▸ **WORK ORDER**
From the line containing "10:00 - 11:00 am (Central time)" to the last line of the data, both included, transcribe each line exactly, leaving out pictures and adding nothing.

Stored items from a collection
* * * * * * * * *

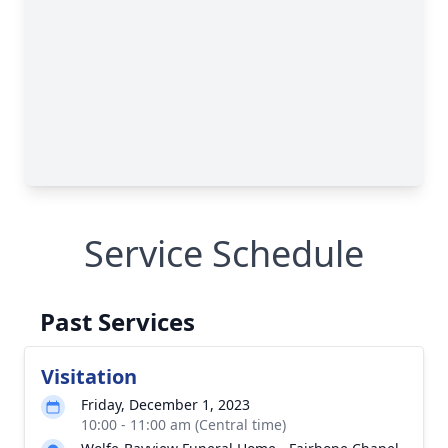
Service Schedule
Past Services
Visitation
Friday, December 1, 2023
10:00 - 11:00 am (Central time)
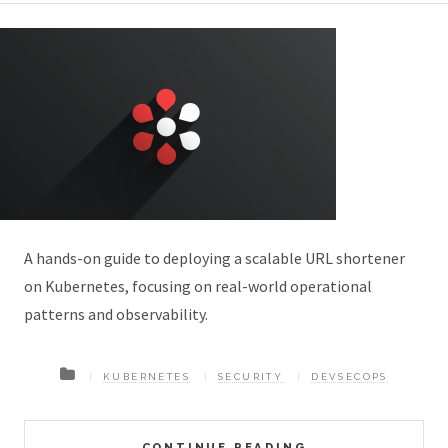
A hands-on guide to deploying a scalable URL shortener
on Kubernetes, focusing on real-world operational
patterns and observability.
KUBERNETES
SECURITY
DEVSECOPS
CONTINUE READING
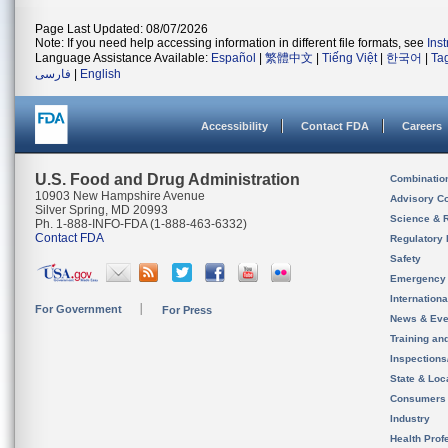
Page Last Updated: 08/07/2026
Note: If you need help accessing information in different file formats, see
Ins
Language Assistance Available:
Español
|
繁體中文
|
Tiếng Việt
|
한국어
|
Ta
فارسی
|
English
Accessibility
Contact FDA
Careers
U.S. Food and Drug Administration
Combinatio
10903 New Hampshire Avenue
Advisory C
Silver Spring, MD 20993
Science & 
Ph. 1-888-INFO-FDA (1-888-463-6332)
Contact FDA
Regulatory 
Safety
Emergency
Internation
For Government
For Press
News & Eve
Training an
Inspection
State & Loca
Consumers
Industry
Health Prof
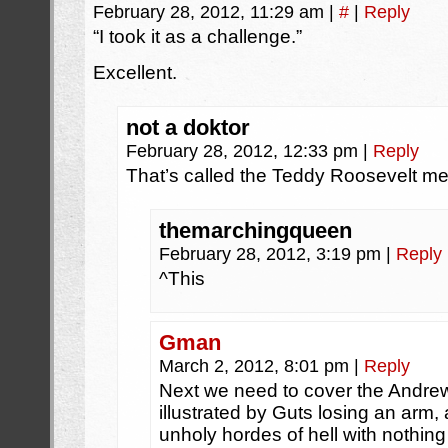
February 28, 2012, 11:29 am
|
#
|
Reply
“I took it as a challenge.”
Excellent.
not a doktor
February 28, 2012, 12:33 pm
|
Reply
That’s called the Teddy Roosevelt men
themarchingqueen
February 28, 2012, 3:19 pm
|
Reply
^This
Gman
March 2, 2012, 8:01 pm
|
Reply
Next we need to cover the Andrew
illustrated by Guts losing an arm, 
unholy hordes of hell with nothi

* * * * * * * * *

▸ **EXPECTED OUTPUT**
10:00 - 11:00 am (Central time)
A hands-on guide to deploying a scalable URL shortener
on Kubernetes, focusing on real-world operational
patterns and observability.
KUBERNETES
SECURITY
DEVSECOPS
CONTINUE READING
Page Last Updated: 08/07/2026
Note: If you need help accessing information in different file formats, see
Ins
Language Assistance Available:
Español
|
繁體中文
|
Tiếng Việt
|
한국어
|
Ta
فارسی
|
English
Accessibility
Contact FDA
Careers
U.S. Food and Drug Administration
Combinatio
10903 New Hampshire Avenue
Advisory C
Silver Spring, MD 20993
Science & 
Ph. 1-888-INFO-FDA (1-888-463-6332)
Contact FDA
Regulatory 
Safety
Emergency
Internation
For Government
For Press
News & Eve
Training an
Inspection
State & Loca
Consumers
Industry
Health Prof
February 28, 2012, 11:29 am
|
#
|
Reply
“I took it as a challenge.”
Excellent.
not a doktor
February 28, 2012, 12:33 pm
|
Reply
That’s called the Teddy Roosevelt men
themarchingqueen
February 28, 2012, 3:19 pm
|
Reply
^This
Gman
March 2, 2012, 8:01 pm
|
Reply
Next we need to cover the Andrew
illustrated by Guts losing an arm, 
unholy hordes of hell with nothi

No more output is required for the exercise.